# This is a Jupyter Notebook in markdown format.

# # Recurrent Neural Networks (RNNs): Long-Term Dependencies and the Vanishing Gradient Problem

This notebook provides a detailed explanation of the long-term dependency issue in simple Recurrent Neural Networks (RNNs), specifically focusing on the **vanishing gradient problem**. It also breaks down the underlying mathematical formulas that lead to this limitation, combining insights from the provided Udemy video transcription.

---

## 1. Introduction to Long-Term Dependency in RNNs

Recurrent Neural Networks (RNNs) are designed to process sequential data, where the output at a given step depends on previous computations. They achieve this by maintaining a "hidden state" that captures information from prior time steps.

However, simple RNNs face a significant challenge: they struggle to effectively capture **long-term dependencies**. This means that information from earlier parts of a long sequence tends to have a diminishing or negligible impact on predictions made much later in the sequence. This limitation makes simple RNNs unsuitable for use cases where understanding distant context is crucial (e.g., predicting the next word in a sentence based on context set many words earlier).

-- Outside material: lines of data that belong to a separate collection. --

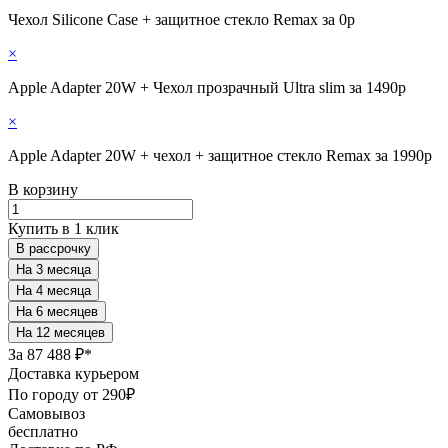
Чехол Silicone Case + защитное стекло Remax за 0р
×
Apple Adapter 20W + Чехол прозрачный Ultra slim за 1490р
×
Apple Adapter 20W + чехол + защитное стекло Remax за 1990р
В корзину
Купить в 1 клик
В рассрочку
За
87 488 ₽*
Доставка курьером
По городу от 290₽
Самовывоз
бесплатно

To clarify this abstract concept, let's dive into a concrete example and the underlying mathematics.

---

## 2. Setting up the RNN Example

Consider a simple RNN processing a sequence of words in a sentence. Let's assume a sentence has $T$ words, $X_1, X_2, \dots, X_T$.

**Unfolding the RNN over Time:**

The RNN processes each word sequentially, unfolding its structure over time steps:

* **At time $t=1$:** Input is $X_1$.
* **At time $t=2$:** Input is $X_2$.
* ...
* **At time $t=T$:** Input is $X_T$, producing the final output $y\_hat_T$.

At each time step $t$, the RNN calculates a hidden state $O_t$ (or $h_t$) based on the current input $X_t$ and the previous hidden state $O_{t-1}$. This hidden state is then used to compute an output $y\_hat_t$.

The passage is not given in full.